In doing so, Joe Biden has drawn the anger of climate protectors

Climate protectors were up in arms, now the approval is there: US President Joe Biden has approved new oil drilling in Alaska. In doing so, he breaks his promises.

Joe Biden wanted to get the USA back on track, to do better than his predecessor Donald Trump: No more new oil and gas projects on state property, back to the Paris climate agreement, the fight against global warming as the top priority, he promised in the 2020 election campaign.

He has broken that promise once again. Last Monday, the Biden administration approved a huge new oil exploration project in northern Alaska: “Willow.” Well beyond the year 2050, the oil pumped out of the ground there will cause millions of tons of greenhouse gases. So Biden draws anger and disappointment beyond Alaska.

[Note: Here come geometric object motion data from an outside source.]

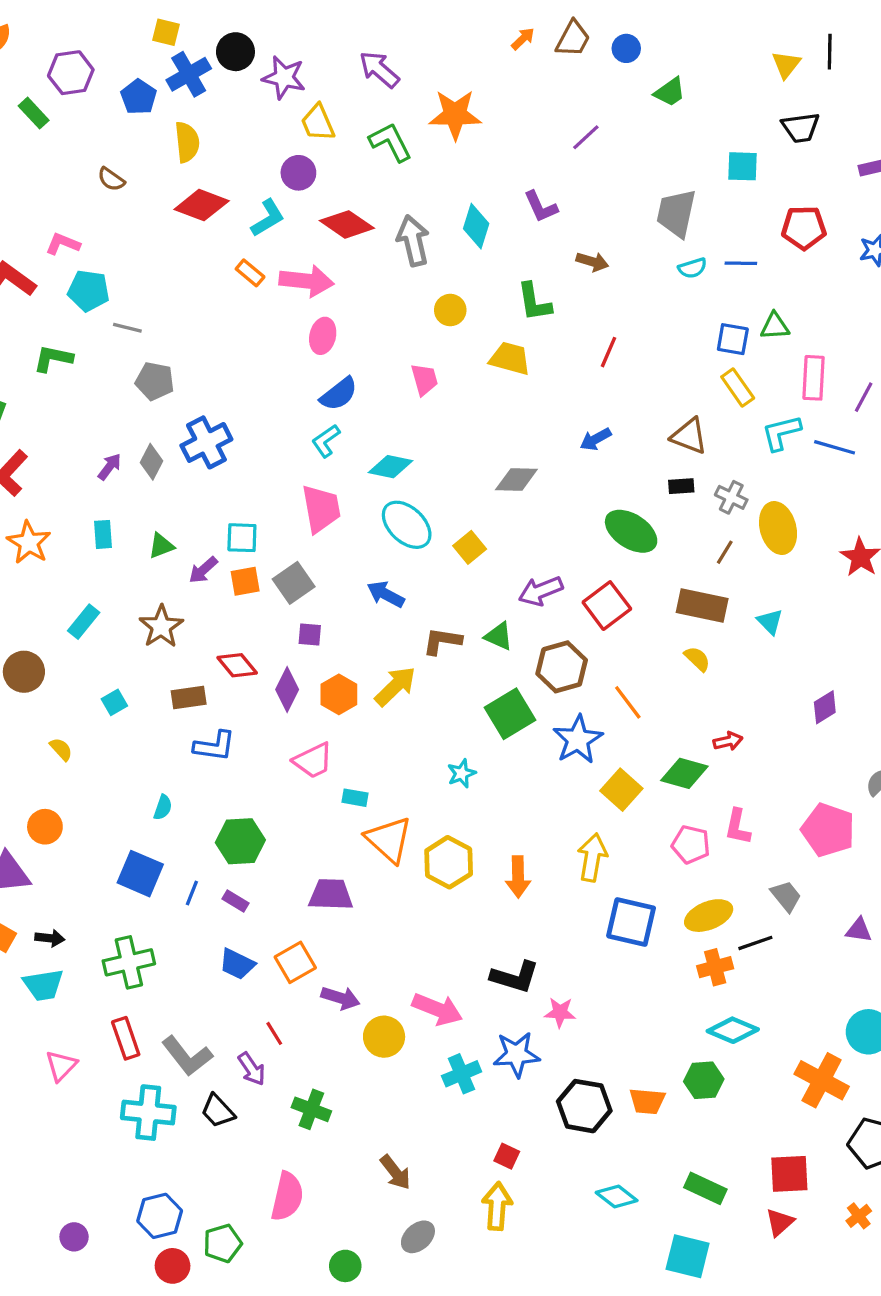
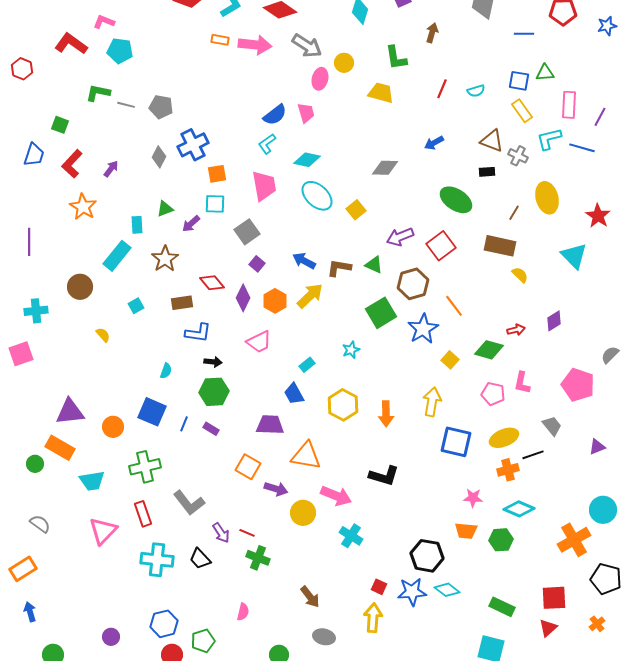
gray arrow: (413, 241) -> (307, 46), moved, turned 136
brown arrow: (592, 262) -> (432, 33), turned -90
cyan semicircle: (692, 268) -> (476, 91), moved
orange rectangle: (250, 273) -> (220, 40), turned -30
gray line: (127, 328) -> (126, 105), moved
pink ellipse: (323, 336) -> (320, 79), moved
pink trapezoid: (424, 379) -> (306, 113), moved
purple arrow: (110, 467) -> (111, 169), moved
gray cross: (731, 497) -> (518, 156), moved
cyan rectangle: (103, 534) -> (137, 225), moved
orange square: (245, 581) -> (217, 174), moved
blue arrow: (386, 594) -> (304, 261), moved
cyan rectangle: (84, 622) -> (117, 256), size x1.4
cyan triangle: (770, 622) -> (574, 256), moved, size x1.6
purple square: (310, 635) -> (257, 264), turned 35
yellow semicircle: (697, 659) -> (520, 275), moved
purple diamond: (825, 707) -> (554, 321), moved
yellow square: (621, 790) -> (450, 360), size x0.7
cyan rectangle: (355, 798) -> (307, 365), moved, turned -49
orange circle: (45, 827) -> (113, 427), moved
orange triangle: (389, 840) -> (306, 456), moved, turned -32
purple triangle: (859, 930) -> (597, 447), turned -30
black arrow: (50, 938) -> (213, 362), moved
orange square: (295, 962) -> (248, 467), turned -30
blue trapezoid: (237, 964) -> (294, 394), moved, turned 35
pink star: (560, 1012) -> (473, 498), moved
red line: (274, 1033) -> (247, 533), moved, turned -35
blue star: (516, 1054) -> (412, 592), moved
gray L-shape: (187, 1056) -> (189, 503), moved
pink triangle: (61, 1066) -> (103, 531), size x1.4
cyan cross: (462, 1074) -> (351, 536), turned -35
orange cross: (822, 1080) -> (574, 540), turned 32
orange trapezoid: (647, 1101) -> (466, 531), moved
pink semicircle: (287, 1196) -> (243, 612), size x0.6
cyan diamond: (617, 1196) -> (447, 590), moved
gray ellipse: (418, 1237) -> (324, 637), turned 55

Approved for the second time

For the story behind Project Willow, you have to go back a little. Originally, the Texan energy company Conoco Phillips wanted to get 180,000 barrels a day out of the ground with five drill pads in northern Alaska at peak times.

More than 600 million barrels of oil should therefore be produced over the expected life of the project, 30 to 31 years. According to the Washington Post, Conoco Phillips even spoke to investors of a total of up to 3 billion barrels that could be tapped via the new infrastructure. For comparison: in 2021 the USA produced around 100 million barrels of crude oil.

Project Willow, Alaska
(Source: Ulrike Frey/t-online)

The area in the National Petroleum Reserve Alaska is owned by the state. However, the group has leased it since 1999. Biden’s previous administration under Donald Trump had already approved Project Willow. But a federal judge recovered them in 2021. Reason: The climate impact was not taken into account.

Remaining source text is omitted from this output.